È vero * che noi, per primi, benché tuoi figli, * con i peccati * torniamo a crocifiggere in cuor nostro Gesù * e trafiggiamo nuovamente il tuo cuore. Lo confessiamo: * siamo meritevoli dei più aspri castighi, * ma Tu ricordati * che, sul Golgota, * raccogliesti, col Sangue divino, * il testamento del Redentore moribondo, * che ti dichiarava Madre nostra, * Madre dei peccatori. Tu dunque, * come Madre nostra, * sei la nostra Avvocata, * la nostra speranza. * E noi, gementi, * stendiamo a te le mani supplichevoli, * gridando: Misericordia! O Madre buona, * abbi pietà di noi, * delle anime nostre, * delle nostre famiglie, * dei nostri parenti, * dei nostri amici, * dei nostri defunti, * soprattutto dei nostri nemici * e di tanti che si dicono cristiani, * eppur offendono il Cuore amabile del tuo Figliuolo. * Pietà oggi imploriamo * per le Nazioni traviate, * per tutta l’Europa, * per tutto il mondo, * perché pentito ritorni al tuo Cuore. Misericordia per tutti, * o Madre di Misericordia!

Ave, o Maria…

Degnati benevolmente, o Maria, * di esaudirci! * Gesù ha riposto nelle tue mani * tutti i tesori delle Sue grazie * e delle Sue misericordie. Tu siedi, * coronata Regina, * alla destra del tuo Figlio, * splendente di gloria immortale * su tutti i Cori degli Angeli. * Tu distendi il tuo dominio * per quanto sono distesi i cieli, * e a te la terra e le creature tutte * sono soggette.* Tu sei l’onnipotente per grazia, * Tu dunque puoi aiutarci. * Se Tu non volessi aiutarci, * perché figli ingrati ed immeritevoli della tua protezione, * non sapremmo a chi rivolgerci. * Il tuo cuore di Madre, * non permetterà di vedere noi, * tuoi figli, perduti. * Il Bambino che vediamo sulle tue ginocchia * e la mistica Corona che miriamo nella tua mano, * ci ispirano fiducia che saremo esauditi. * E noi confidiamo pienamente in te, * ci abbandoniamo come deboli figli * tra le braccia della più tenera fra le madri, * e, oggi stesso, * da te aspettiamo le sospirate grazie.

Ave, o Maria…

Un’ultima grazia * noi ora ti chiediamo, o Regina, * che non puoi negarci (in questo giorno solennissimo*) (1). * Concedi a tutti noi * l’amore tuo costante * e in modo speciale la materna benedizione.
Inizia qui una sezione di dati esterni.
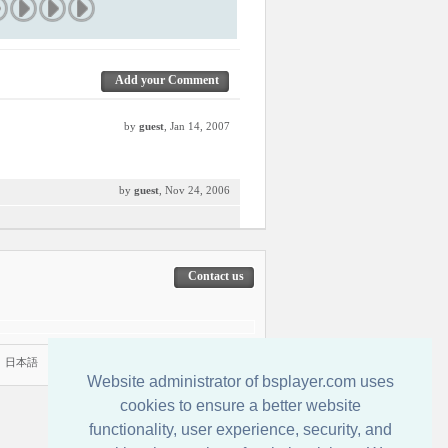
Add your Comment
by
guest
, Jan 14, 2007
by
guest
, Nov 24, 2006
Contact us
|
日本語
Website administrator of bsplayer.com uses
cookies to ensure a better website
functionality, user experience, security, and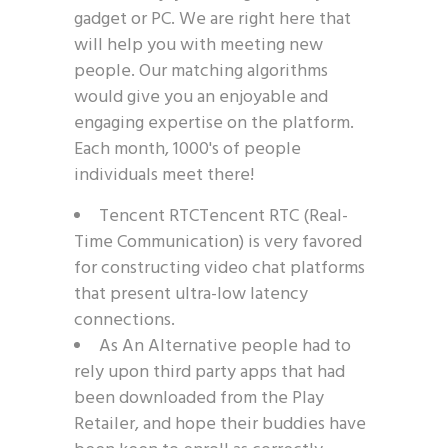
gadget or PC. We are right here that
will help you with meeting new
people. Our matching algorithms
would give you an enjoyable and
engaging expertise on the platform.
Each month, 1000's of people
individuals meet there!
Tencent RTCTencent RTC (Real-
Time Communication) is very favored
for constructing video chat platforms
that present ultra-low latency
connections.
As An Alternative people had to
rely upon third party apps that had
been downloaded from the Play
Retailer, and hope their buddies have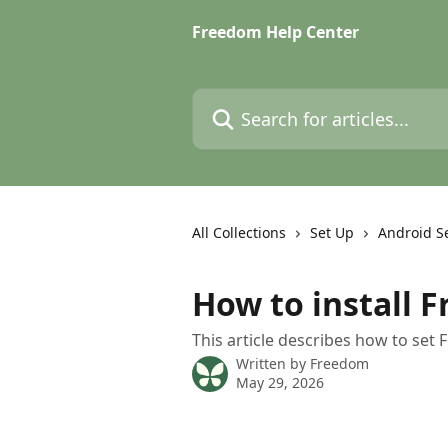
Skip to main content
Freedom Help Center
Search for articles...
All Collections
Set Up
Android S
How to install 
This article describes how to se
Written by
Freedom
May 29, 2026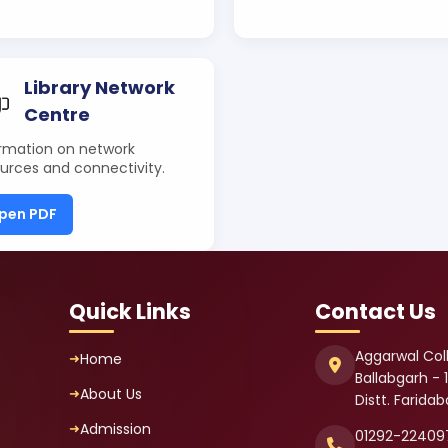
Library Network
Centre
rmation on network
urces and connectivity.
pen PDF
Quick Links
Contact Us
Aggarwal Col
Home
Ballabgarh - 
About Us
Distt. Farida
Admission
01292-22409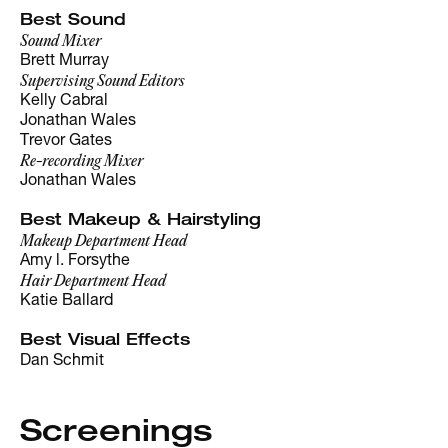
Best Sound
Sound Mixer
Brett Murray
Supervising Sound Editors
Kelly Cabral
Jonathan Wales
Trevor Gates
Re-recording Mixer
Jonathan Wales
Best Makeup & Hairstyling
Makeup Department Head
Amy l. Forsythe
Hair Department Head
Katie Ballard
Best Visual Effects
Dan Schmit
Screenings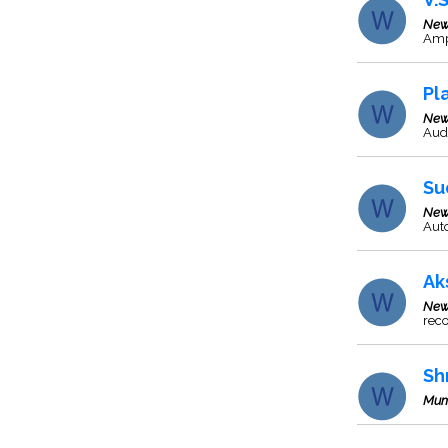
New
Ampl
Pl
New
Audi
Su
New
Auto
Ak
New
rec
Sh
Mum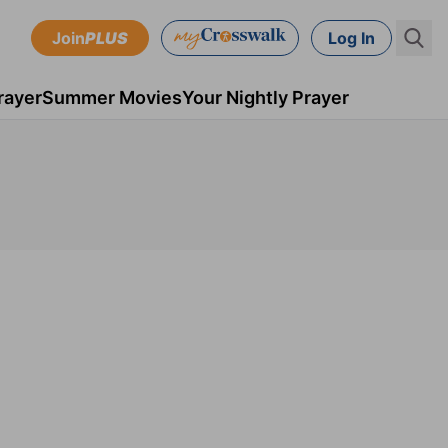
Join
PLUS
Log In
rayer
Summer Movies
Your Nightly Prayer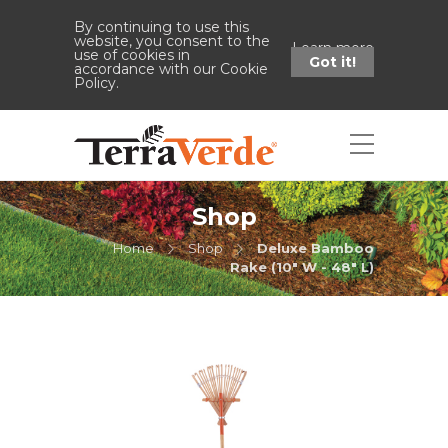
By continuing to use this
website, you consent to the
Learn more
use of cookies in
Got it!
accordance with our Cookie
Policy.
Shop
Home
Shop
Deluxe Bamboo
Rake (10" W - 48" L)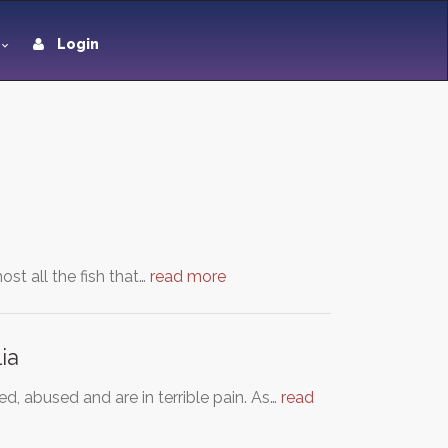
Login
st all the fish that…
read more
ia
d, abused and are in terrible pain. As…
read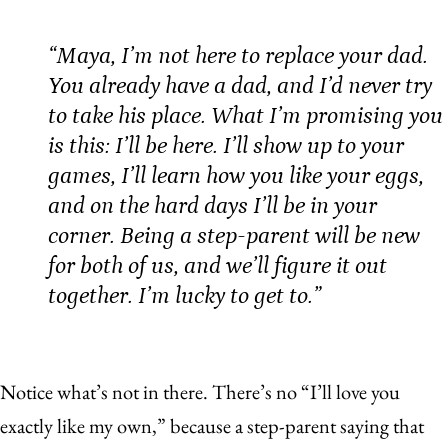
“Maya, I’m not here to replace your dad.
You already have a dad, and I’d never try
to take his place. What I’m promising you
is this: I’ll be here. I’ll show up to your
games, I’ll learn how you like your eggs,
and on the hard days I’ll be in your
corner. Being a step-parent will be new
for both of us, and we’ll figure it out
together. I’m lucky to get to.”
Notice what’s not in there. There’s no “I’ll love you
exactly like my own,” because a step-parent saying that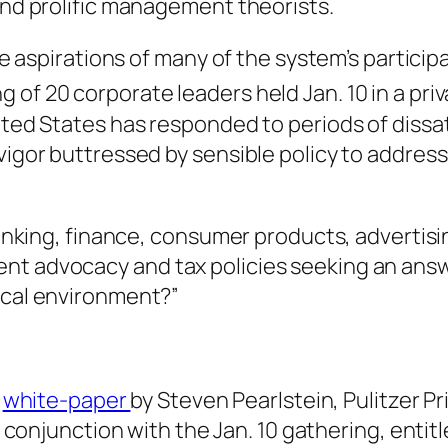
and prolific management theorists.
the aspirations of many of the system’s particip
of 20 corporate leaders held Jan. 10 in a priv
ted States has responded to periods of dissat
 vigor buttressed by sensible policy to addre
n banking, finance, consumer products, advert
nt advocacy and tax policies seeking an answ
ical environment?”
a
white-paper
by Steven Pearlstein, Pulitzer 
conjunction with the Jan. 10 gathering, entit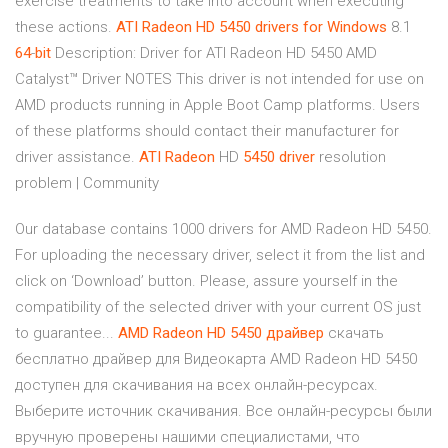
exercise treatments to take into account when executing
these actions.
ATI
Radeon HD 5450 drivers for Windows
8.1
64
-
bit
Description: Driver for ATI Radeon HD 5450 AMD
Catalyst™ Driver NOTES This driver is not intended for use on
AMD products running in Apple Boot Camp platforms.­ Users
of these platforms should contact their manufacturer for
driver assistance.­
ATI
Radeon
HD
5450
driver
resolution
problem | Community
Our database contains 1000 drivers for AMD Radeon HD 5450.
For uploading the necessary driver, select it from the list and
click on ‘Download’ button. Please, assure yourself in the
compatibility of the selected driver with your current OS just
to guarantee...
AMD
Radeon
HD
5450
драйвер
скачать
бесплатно драйвер для Видеокарта AMD Radeon HD 5450
доступен для скачивания на всех онлайн-ресурсах.
Выберите источник скачивания. Все онлайн-ресурсы были
вручную проверены нашими специалистами, что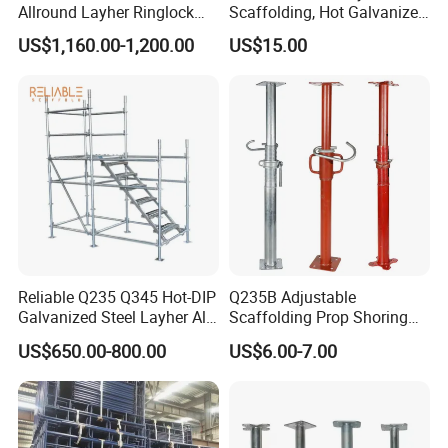
Allround Layher Ringlock
Scaffolding, Hot Galvanized
Scaffolding System for
Steel H Frame Construction
US$1,160.00-1,200.00
US$15.00
Building Work
Scaffolding for Italy/Italian
Market
Reliable Q235 Q345 Hot-DIP
Q235B Adjustable
Galvanized Steel Layher All
Scaffolding Prop Shoring
Round Rosette
Jack Steel Formwork Acrow
US$650.00-800.00
US$6.00-7.00
Multidirectional Structural
Steel Prop
Modular Ringlock
Scaffolding for
Construction Building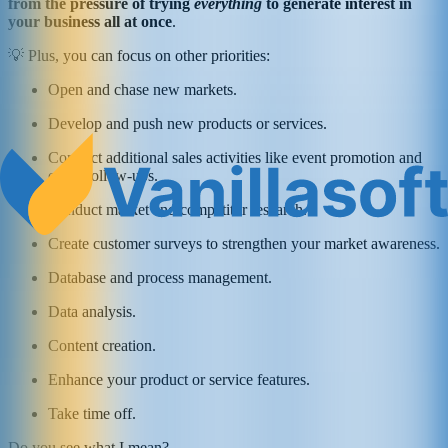
from the pressure of trying
everything
to generate interest in
your business all at once
.
💡 Plus, you can focus on other priorities:
Open and chase new markets.
Develop and push new products or services.
Conduct additional sales activities like event promotion and
event follow-ups.
Conduct market and competitor research.
Create customer surveys to strengthen your market awareness.
Database and process management.
Data analysis.
Content creation.
Enhance your product or service features.
Take time off.
Do you see what I mean?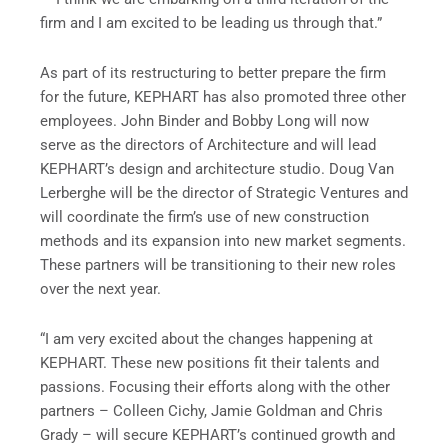
firm and I am excited to be leading us through that.”
As part of its restructuring to better prepare the firm
for the future, KEPHART has also promoted three other
employees. John Binder and Bobby Long will now
serve as the directors of Architecture and will lead
KEPHART’s design and architecture studio. Doug Van
Lerberghe will be the director of Strategic Ventures and
will coordinate the firm’s use of new construction
methods and its expansion into new market segments.
These partners will be transitioning to their new roles
over the next year.
“I am very excited about the changes happening at
KEPHART. These new positions fit their talents and
passions. Focusing their efforts along with the other
partners – Colleen Cichy, Jamie Goldman and Chris
Grady – will secure KEPHART’s continued growth and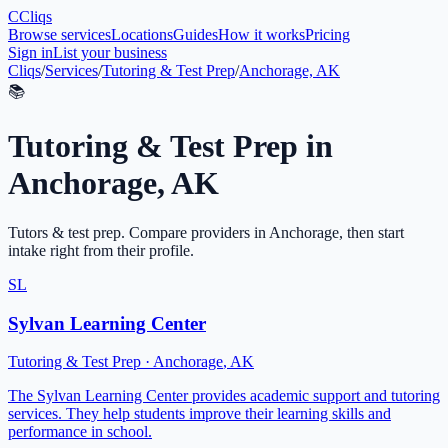
C
Cliqs
Browse services
Locations
Guides
How it works
Pricing
Sign in
List your business
Cliqs
/
Services
/
Tutoring & Test Prep
/
Anchorage, AK
📚
Tutoring & Test Prep
in
Anchorage
,
AK
Tutors & test prep
. Compare providers in
Anchorage
, then start
intake right from their profile.
SL
Sylvan Learning Center
Tutoring & Test Prep
·
Anchorage
,
AK
The Sylvan Learning Center provides academic support and tutoring
services. They help students improve their learning skills and
performance in school.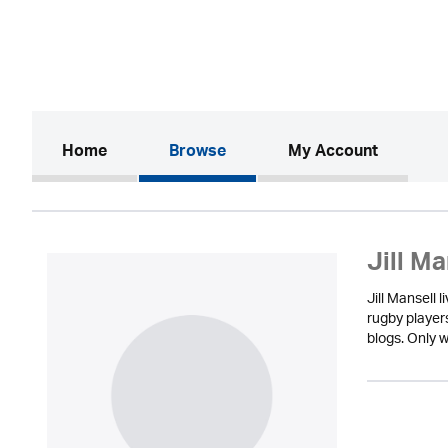
(current)
Home
Browse
My Account
Jill Ma
Jill Mansell 
rugby player
blogs. Only w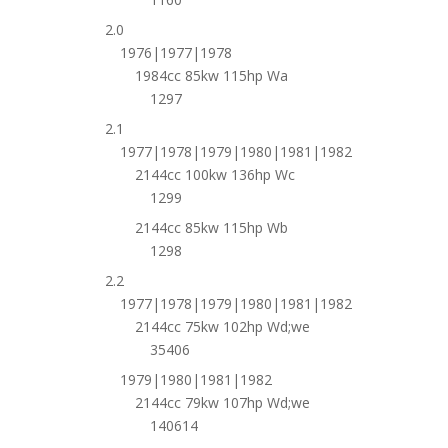
2.0
1976|1977|1978
1984cc 85kw 115hp Wa
1297
2.1
1977|1978|1979|1980|1981|1982
2144cc 100kw 136hp Wc
1299
2144cc 85kw 115hp Wb
1298
2.2
1977|1978|1979|1980|1981|1982
2144cc 75kw 102hp Wd;we
35406
1979|1980|1981|1982
2144cc 79kw 107hp Wd;we
140614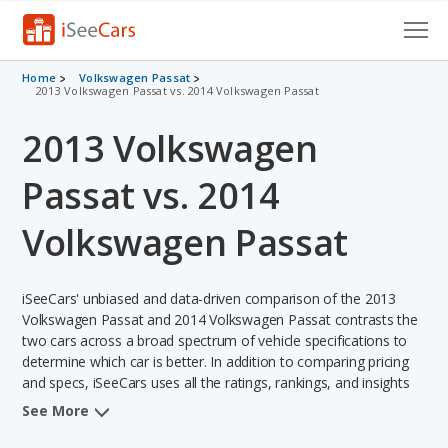
Cars for Sale
Home
Volkswagen Passat
2013 Volkswagen Passat vs. 2014 Volkswagen Passat
Research
2013 Volkswagen
VIN Check
Passat vs. 2014
Saved Cars
Volkswagen Passat
Saved Searches
iSeeCars' unbiased and data-driven comparison of the 2013
Saved iVIN Reports
Volkswagen Passat and 2014 Volkswagen Passat contrasts the
two cars across a broad spectrum of vehicle specifications to
Log In
determine which car is better. In addition to comparing pricing
and specs, iSeeCars uses all the ratings, rankings, and insights
Sign Up
from its comprehensive analyses of each vehicle model,
See More
including calculations of reliability, safety, depreciation, value
retention, and the vehicle's projected lifetime recalls (based on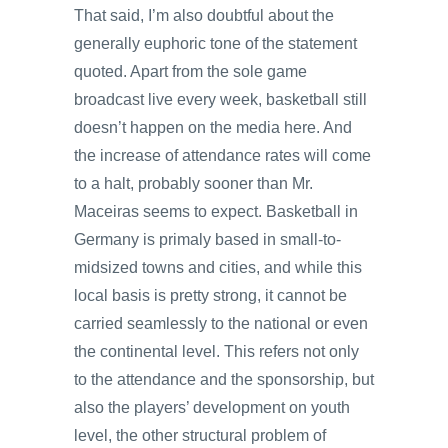
That said, I’m also doubtful about the
generally euphoric tone of the statement
quoted. Apart from the sole game
broadcast live every week, basketball still
doesn’t happen on the media here. And
the increase of attendance rates will come
to a halt, probably sooner than Mr.
Maceiras seems to expect. Basketball in
Germany is primaly based in small-to-
midsized towns and cities, and while this
local basis is pretty strong, it cannot be
carried seamlessly to the national or even
the continental level. This refers not only
to the attendance and the sponsorship, but
also the players’ development on youth
level, the other structural problem of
Non ci staccheremo da te * finché non ci avrai benedetti. * Benedici, o Maria, in questo momento * il Sommo Pontefice. * Agli antichi splendori della tua Corona, * ai trionfi del tuo Rosario, * onde sei chiamata Regina delle Vittorie, * aggiungi ancor questo, o Madre: * concedi il trionfo alla Religione * e la pace alla umana Società. * Benedici i nostri Vescovi, * i Sacerdoti * e particolarmente tutti coloro * che zelano l’onore del tuo Santuario. * Benedici infine tutti gli associati al tuo Tempio di Pompei * e quanti coltivano e promuovono * la devozione al Santo Rosario. O Rosario benedetto di Maria, * Catena dolce che ci rannodi a Dio, * vincolo di amore che ci unisci agli Angeli, * torre di salvezza negli assalti dell’inferno, * porto sicuro nel comune naufragio, * noi non ti lasceremo mai più. Tu ci sarai conforto nell’ora di agonia, * a te l’ultimo bacio della vita che si spegne. E l’ultimo accento delle nostre labbra * sarà il nome tuo soave, * o Regina del Rosario di Pompei, * o Madre nostra cara, * o Rifugio dei peccatori, * o Sovrana consolatrice dei mesti. Sii ovunque benedetta, * oggi e sempre, * in terra e in cielo. *
Amen.

Salve, Regina…

(1) Solo l’8 maggio e la prima domenica di ottobre.